Rate Limiting: The 4 Algorithms Behind Every 429

#ratelimiting #ratelimiter #429 #tokenbucket

https://www.youtube.com/watch?v=H0SWt7MB0lI

Two terminals. Same curl. Same second. One of them returns a hundred green 200 OK responses. The other slams red at request six. Both are valid APIs. Both send the same status code when they refuse. Behind the refusal — four completely different machines.

This is what every engineer runs into and almost nobody looks at straight on. 429 Too Many Requests isn't a protocol. It's a signal. The machinery that decides when to fire it is a design choice — and the choice is why your one-liner integration breaks at Cloudflare but sails through at Stripe.

A rate limiter is really just a question: how many requests has this client sent in the last N seconds? Four algorithms, four different answers.

Fixed window — cheap and broken

The simplest thing that could possibly work: keep a counter per client, keyed by the current minute. Every request increments it. Past the limit, return 429. At the next minute boundary, reset to zero.

INCR  rate:alice:2026-04-21T14:05
EXPIRE rate:alice:2026-04-21T14:05 60

One number per client. One Redis INCR. Ships in ten lines. It has exactly one bug.

Imagine the counter is at 100 at 11:59:59.9. A hundred more requests fire in the final tenth of a second — all rejected. Clock ticks to 12:00:00.1. Counter slams to zero. A hundred more requests fire immediately — all allowed. Two hundred requests in two-tenths of a second under a limit of "100 per minute."

Fixed window is still the cheapest thing you can run. It just leaves a door open at every minute boundary. Close that door, and you get the next algorithm.

Sliding window — exact, or cheap, pick one

Stop thinking in calendar windows. Keep a list. Every request drops a timestamp on a timeline. Draw a 60-second window. Count only the timestamps inside. As time moves forward, the window slides. Old timestamps fall off the left edge.

No boundary seam. Exactly right.

Exactly expensive. A client at 10,000 requests per hour carries 10,000 timestamps in memory under a one-hour window. Now multiply by every client.

Cloudflare faced this at scale and picked an approximation instead. Two counters per client — last minute's count and this minute's — weighted by how far you've slid into the new minute.

rate = prev_count * (window_remaining / window_size) + curr_count

Forty-two requests last minute. Eighteen so far this minute, a quarter of the way through. 42 × 0.75 + 18 = 49.5.

It isn't exact. Cloudflare measured it across 400 million of their requests anyway — wrong answer on three of every hundred thousand.
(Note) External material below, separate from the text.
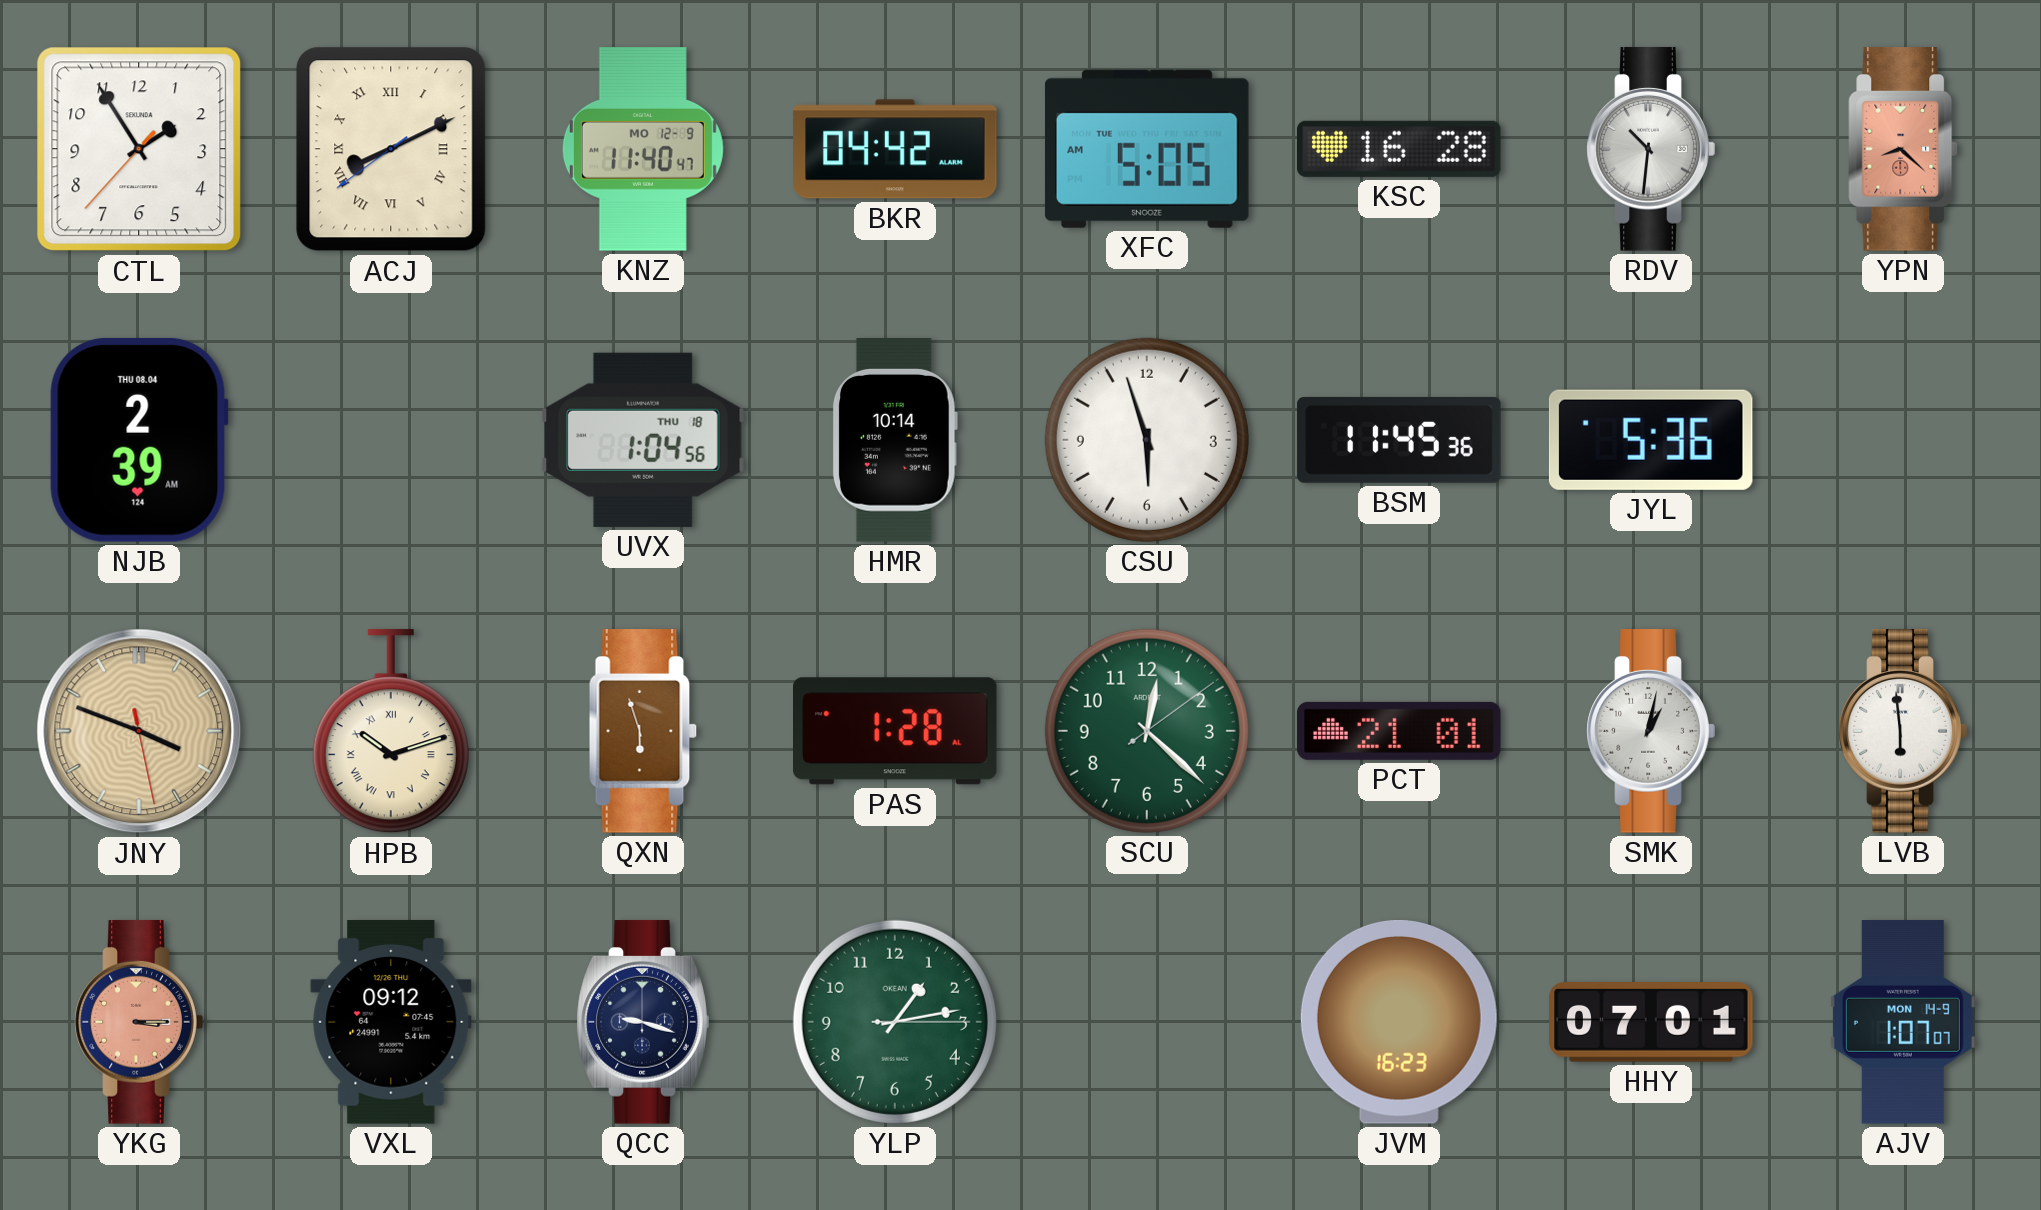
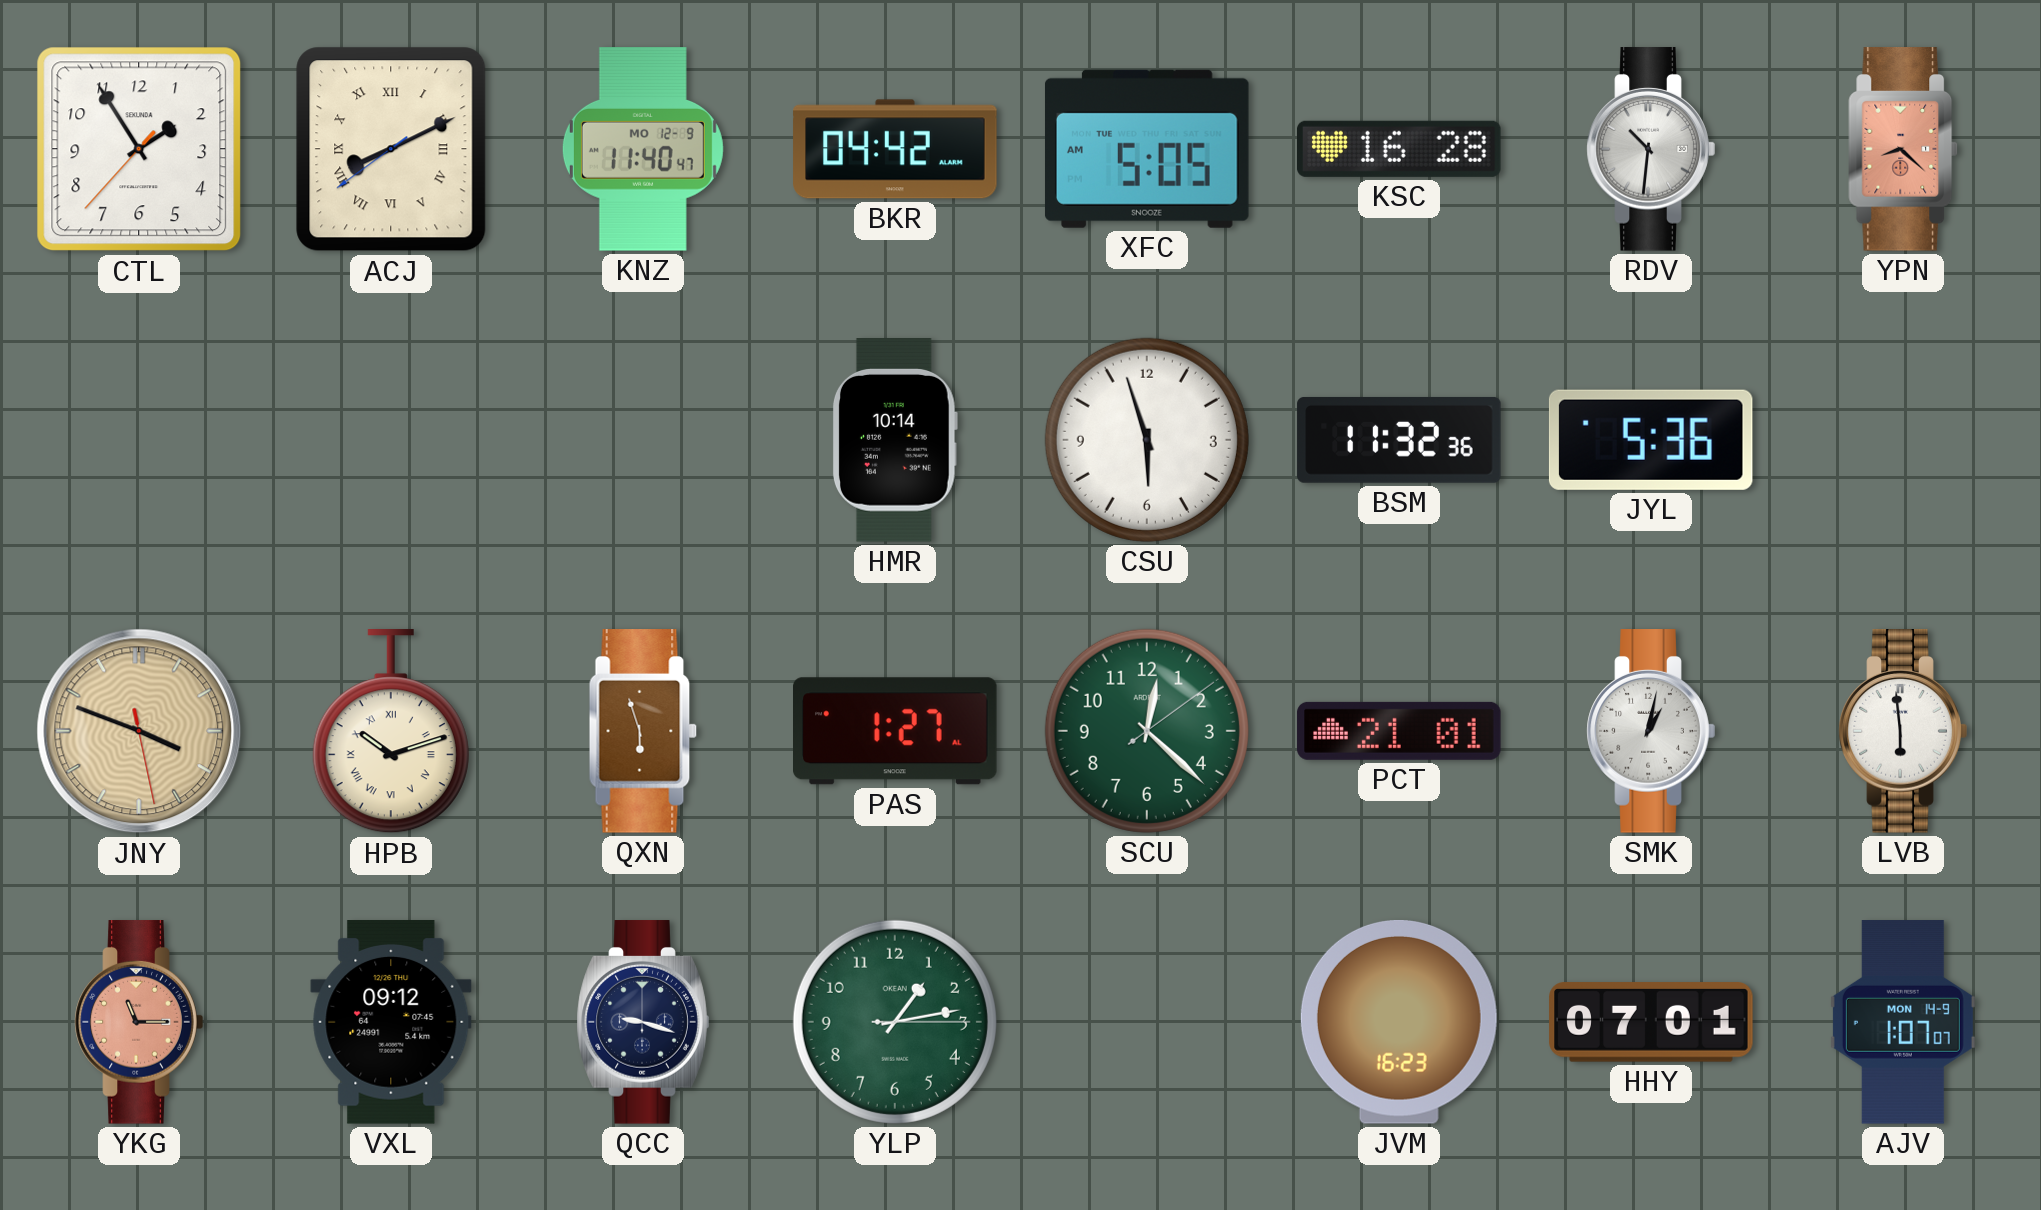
NJB: 2:39 -> none
UVX: 1:04 -> none
BSM: 11:45 -> 11:32
PAS: 1:28 -> 1:27
YKG: 3:15 -> 11:15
Two numbers per client, close enough to right, runs on GET/SET/INCR.

Token bucket — stop counting requests, count capacity

Flip the whole mental model. Don't count what came in. Count what's left.

A bucket holds tokens, capped at some capacity C. Tokens drip in at rate R per second. Every request reaches in and grabs one. Empty bucket, rejected. That's the algorithm.

The interesting behavior shows up when a client sits idle. At 10 tokens per second, if they wait 10 seconds, the bucket fills to 100. Now they can fire 100 requests in a single second — every one gets a token. Then the bucket drains, and they're back to steady 10/sec.

Sprint, then jog. That's the feature, not a bug.

Stripe wants a user to be able to load a dashboard in a burst. Then idle. Then another burst. Humans and dashboards and mobile apps do not send at constant rates. Token bucket doesn't make them pretend to.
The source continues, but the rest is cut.